Microsoft has framed nuclear as essential to its commitment to becoming carbon negative by 2030. Given the math on AI energy consumption, no credible path to that goal exists without nuclear or some other firm carbon-free power source at scale.

The AI + Fusion Angle

Separately from fission-based nuclear power, AI is playing a role in accelerating nuclear fusion research. Fusion — the power source of stars, and the decades-long holy grail of clean energy — has moved closer to practical reality, partly due to AI-assisted plasma physics modeling.

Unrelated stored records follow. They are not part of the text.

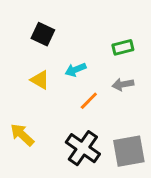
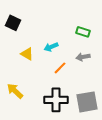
black square: (43, 34) -> (13, 23), moved
green rectangle: (123, 47) -> (83, 32), turned 32
black cross: (83, 148) -> (56, 100), turned -35

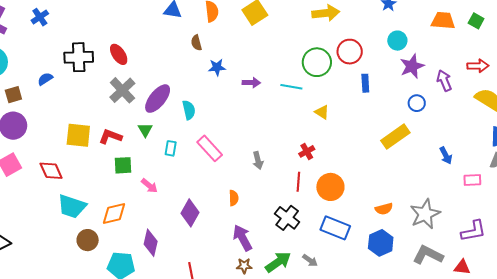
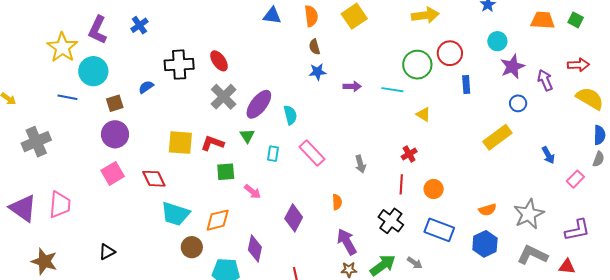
brown semicircle: (196, 43) -> (315, 47), moved
pink rectangle: (472, 180) -> (575, 179), turned -42
orange circle: (330, 187) -> (434, 189), size x0.7

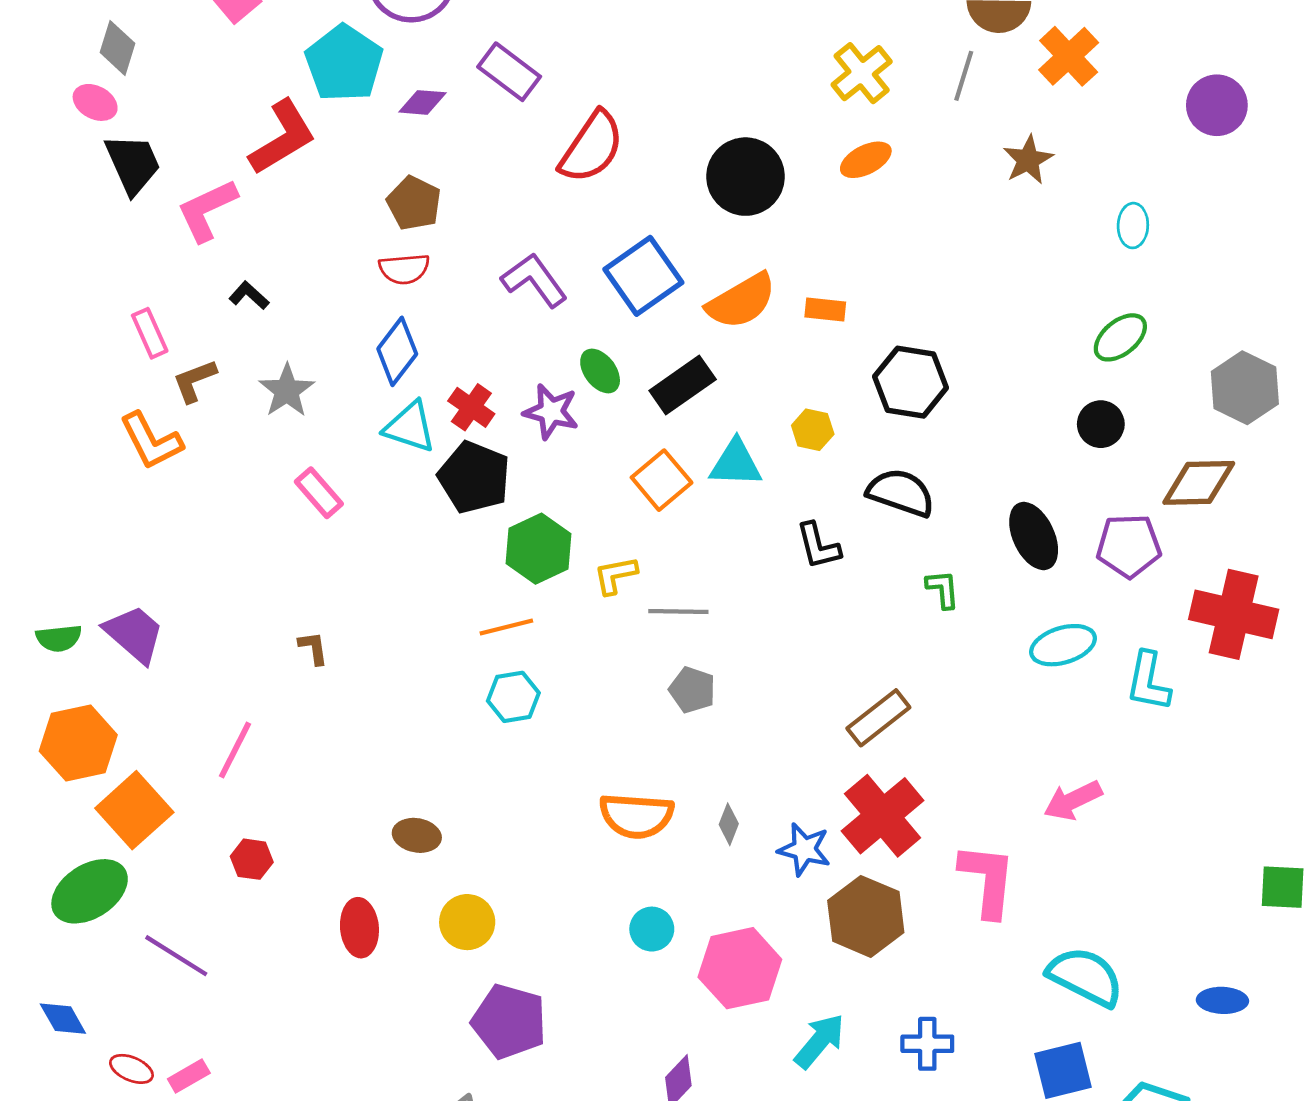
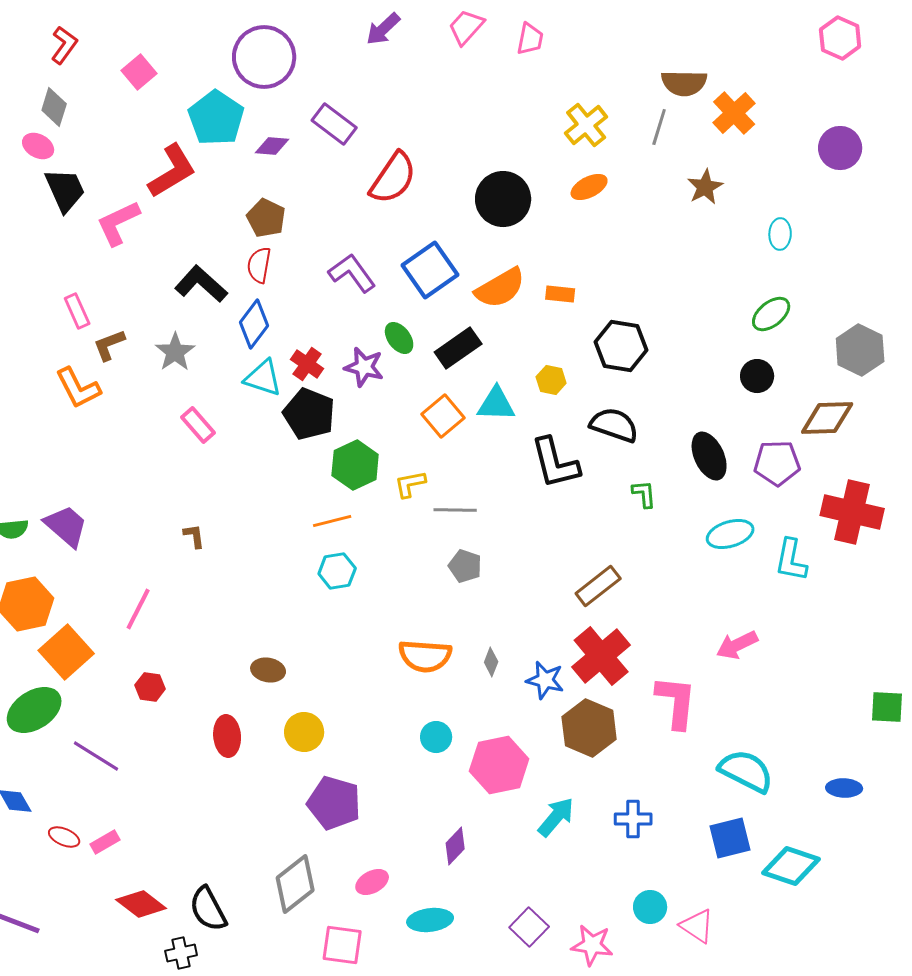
red semicircle: (404, 269) -> (259, 265), turned 105
black L-shape: (249, 295) -> (201, 284), moved, size x1.8
black L-shape: (818, 546) -> (555, 463), size x1.5

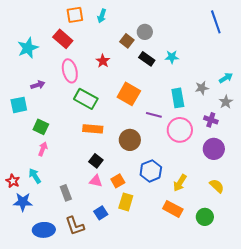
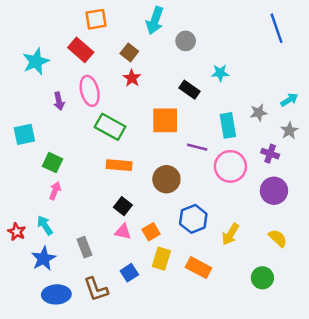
cyan arrow: (102, 16) -> (155, 20), moved, size x1.5
brown square: (127, 41) -> (129, 52), moved
black rectangle: (147, 59) -> (189, 90), moved
purple arrow: (38, 85) -> (59, 101), moved, turned 96
orange square: (129, 94) -> (165, 120), turned -30
blue star: (23, 202) -> (44, 259), moved, turned -30
orange rectangle: (173, 209) -> (198, 268), moved

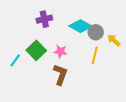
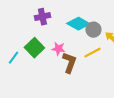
yellow line: (95, 55) -> (92, 53), turned 48
brown L-shape: (60, 75) -> (69, 63), moved

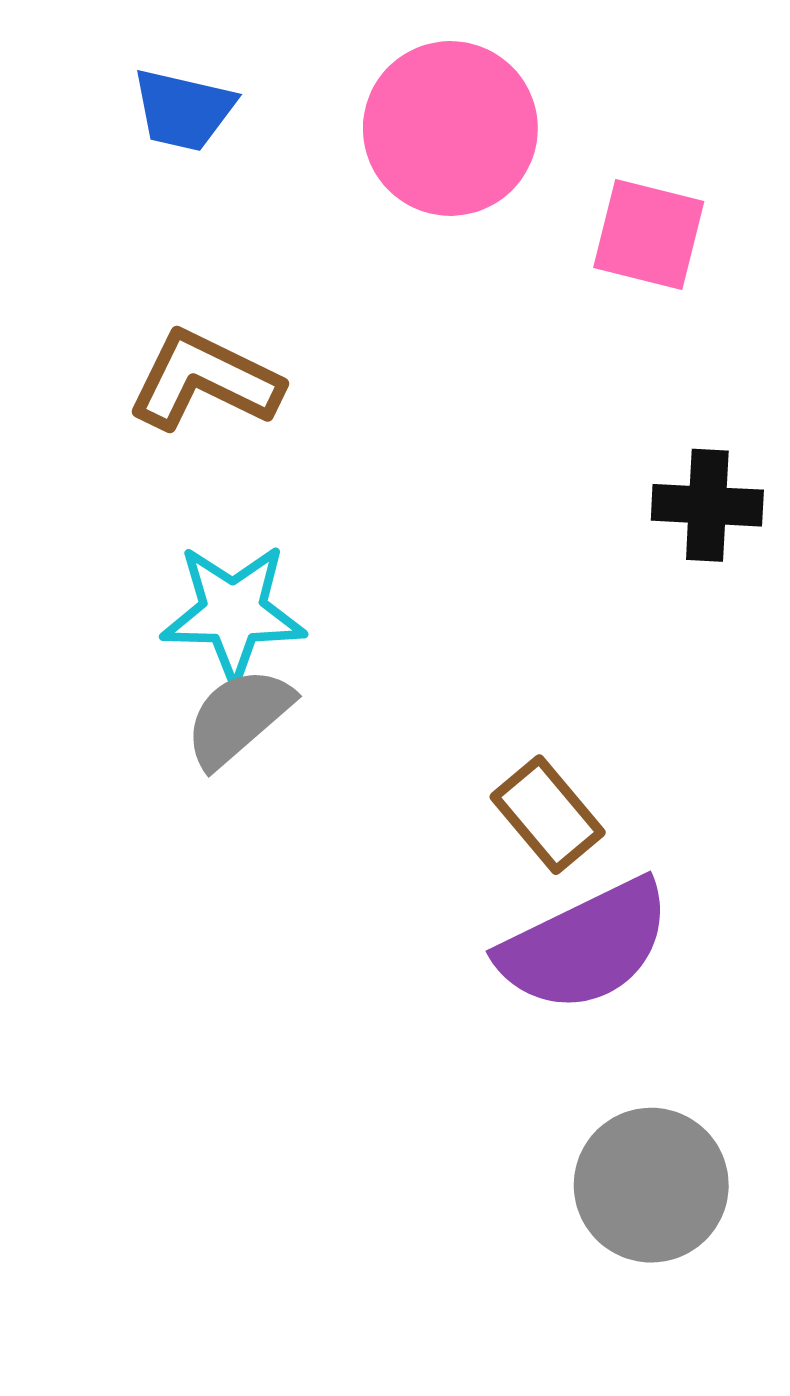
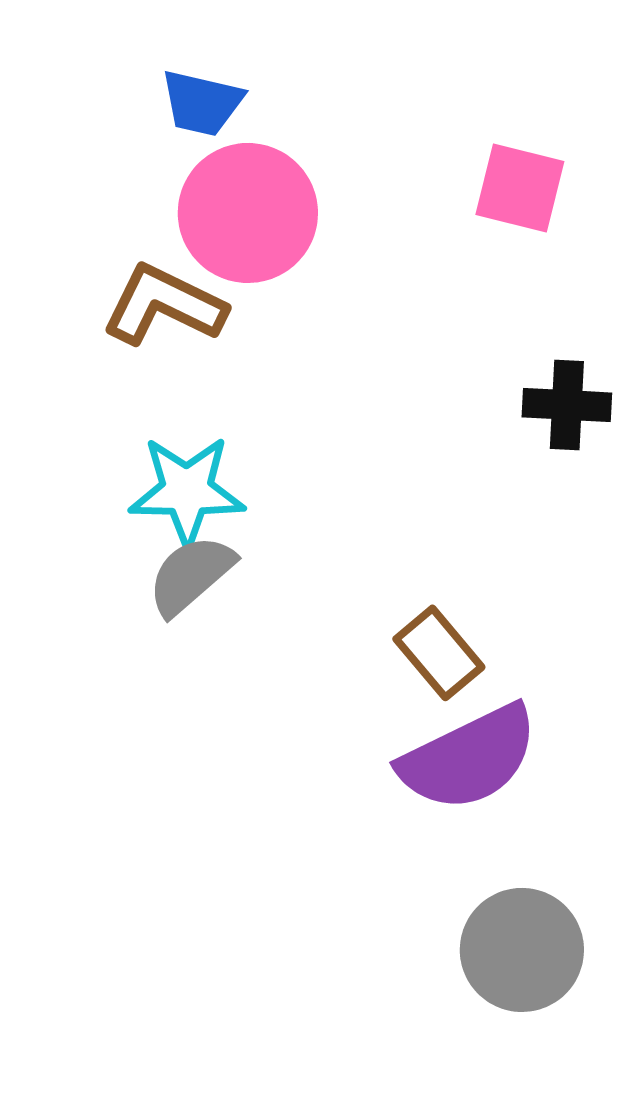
blue trapezoid: (183, 110) -> (202, 103), moved
pink circle: (450, 128) -> (248, 213), moved

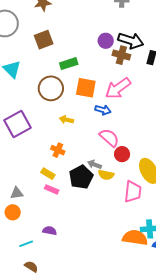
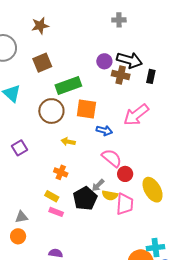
green rectangle: (69, 64) -> (68, 85), size x1.4
pink arrow: (118, 88) -> (136, 115), moved
purple square: (17, 124) -> (19, 148), size x0.6
gray arrow: (94, 164) -> (98, 185), turned -64
pink trapezoid: (133, 192) -> (125, 204), moved

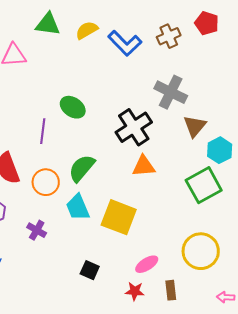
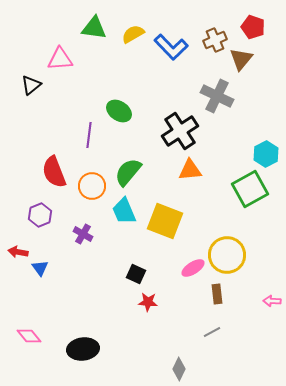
brown triangle: (195, 126) -> (241, 59), moved
yellow circle: (201, 251) -> (227, 255), moved
red star: (135, 291) -> (148, 302), moved

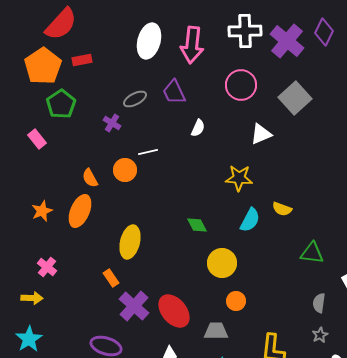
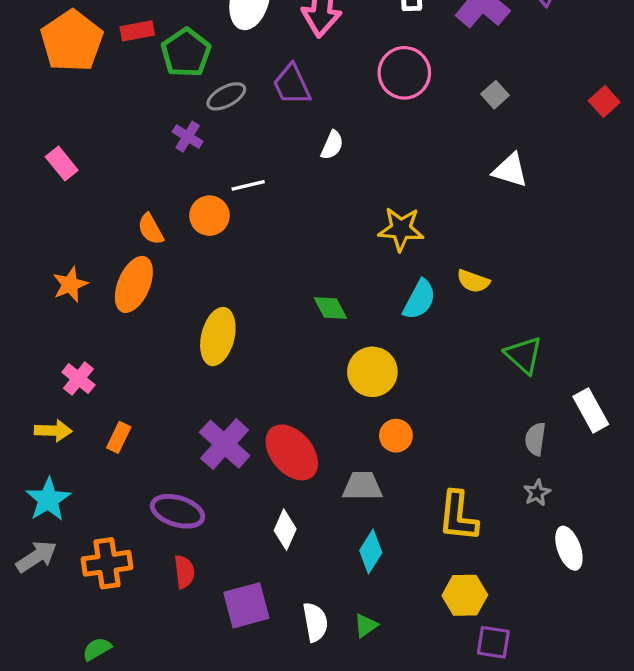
gray square: (295, 98) -> (495, 95), size x0.5
green pentagon: (61, 104) -> (186, 53), moved
white triangle: (261, 134) -> (510, 170), moved, turned 40
green triangle: (312, 253) -> (524, 355), turned 35
orange rectangle: (111, 278) -> (119, 437), moved, turned 60

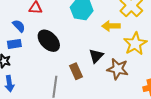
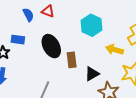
blue semicircle: (19, 26) -> (28, 15), moved
brown rectangle: (76, 71) -> (72, 60), moved

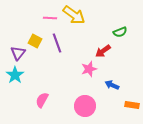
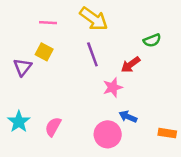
pink line: (50, 18) -> (48, 23), moved
purple line: (57, 43) -> (92, 54), moved
cyan star: (15, 75) -> (19, 122), moved
blue arrow: (112, 85) -> (128, 117), moved

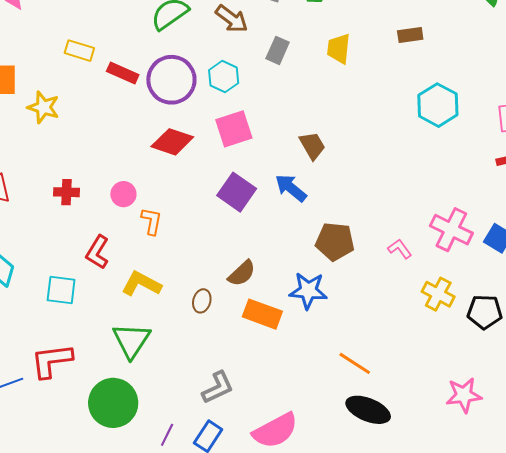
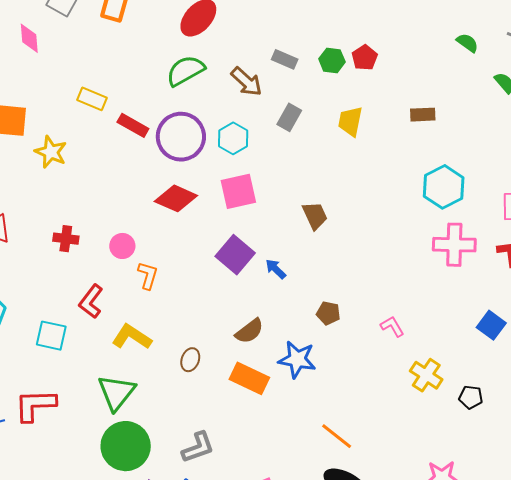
blue arrow: (291, 188) -> (276, 269), moved, size x0.7
pink cross: (451, 230) -> (454, 245), moved, turned -30
brown pentagon: (335, 242) -> (328, 313), size x0.6
brown semicircle: (242, 273) -> (249, 331), moved
black pentagon: (485, 312) -> (471, 397), size x0.7
green circle: (113, 403) -> (126, 446), moved

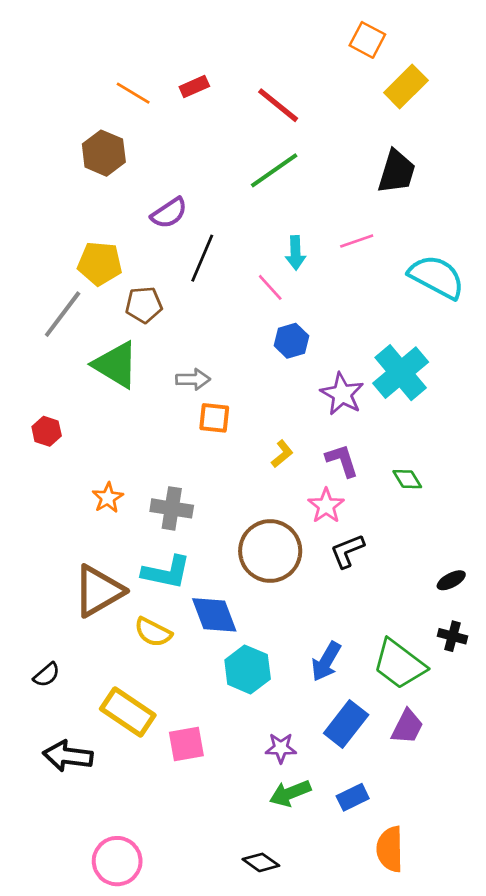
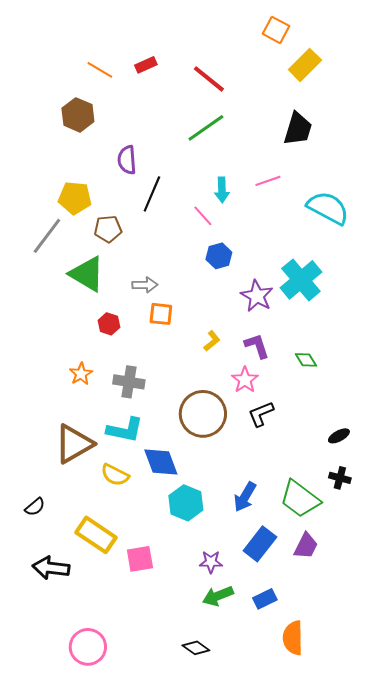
purple semicircle: (169, 213) -> (127, 160), turned 120
red hexagon: (47, 431) -> (109, 324), moved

Google DeepMind's partnership with the UK's Tokamak Energy published results in 2024 showing AI control systems that could maintain plasma stability in tokamak reactors more reliably than conventional control approaches. Commonwealth Fusion Systems, backed by significant private investment including from the Gates Foundation and major tech companies, is targeting a demonstration reactor in the late 2020s.

Fusion won't power AI data centers in the near term. But the combination of AI-accelerated fusion research and AI-driven demand for energy creates an interesting long-term alignment: the industry creating the demand is also helping develop the technology to meet it.

Safety, Waste, and Public Perception

Nuclear energy's return to the mainstream hasn't been without friction. The waste disposal problem remains unresolved — the US still lacks a permanent high-level nuclear waste repository. SMR developers argue their designs produce significantly less waste per unit of energy than traditional reactors, but "significantly less" is not "none."

Public perception has shifted somewhat. Polling in 2025-2026 shows majority support for nuclear energy among 18-35 year olds in the US and UK — a reversal of historical patterns driven partly by climate urgency and partly by tech industry association making nuclear feel more modern and less legacy.

Opposition remains strongest in communities near proposed reactor sites and among a subset of environmental organizations, though major environmental groups like the Sierra Club have moderated their historical opposition in light of climate priorities.

What This Means for AI Infrastructure Planning

For organizations planning significant AI infrastructure investment, the nuclear picture suggests:

• Data center location matters more than it used to. Jurisdictions with access to nuclear power — Pennsylvania, Illinois, Virginia in the US; France and the UK in Europe — will have structural cost and reliability advantages for energy-intensive AI workloads over the next decade.
• Power purchase agreements are competitive. The best nuclear PPAs are being claimed by hyperscalers with long-term commitments. Smaller organizations may find it harder to access reliable carbon-free firm power at competitive prices.
• SMR timelines are real but uncertain. Factor SMR commercial delivery as a 2028-2032 possibility, not a guarantee. Infrastructure plans that depend on SMR power in 2027 are risky.

The Bottom Line

AI's energy demands are real, growing, and not solved by solar and wind alone. Nuclear power — both existing plants and SMRs in development — represents the most credible path to firm, carbon-free power at the scale AI infrastructure requires. The tech industry has made its bet clear. The question is whether the nuclear industry can execute on the timeline.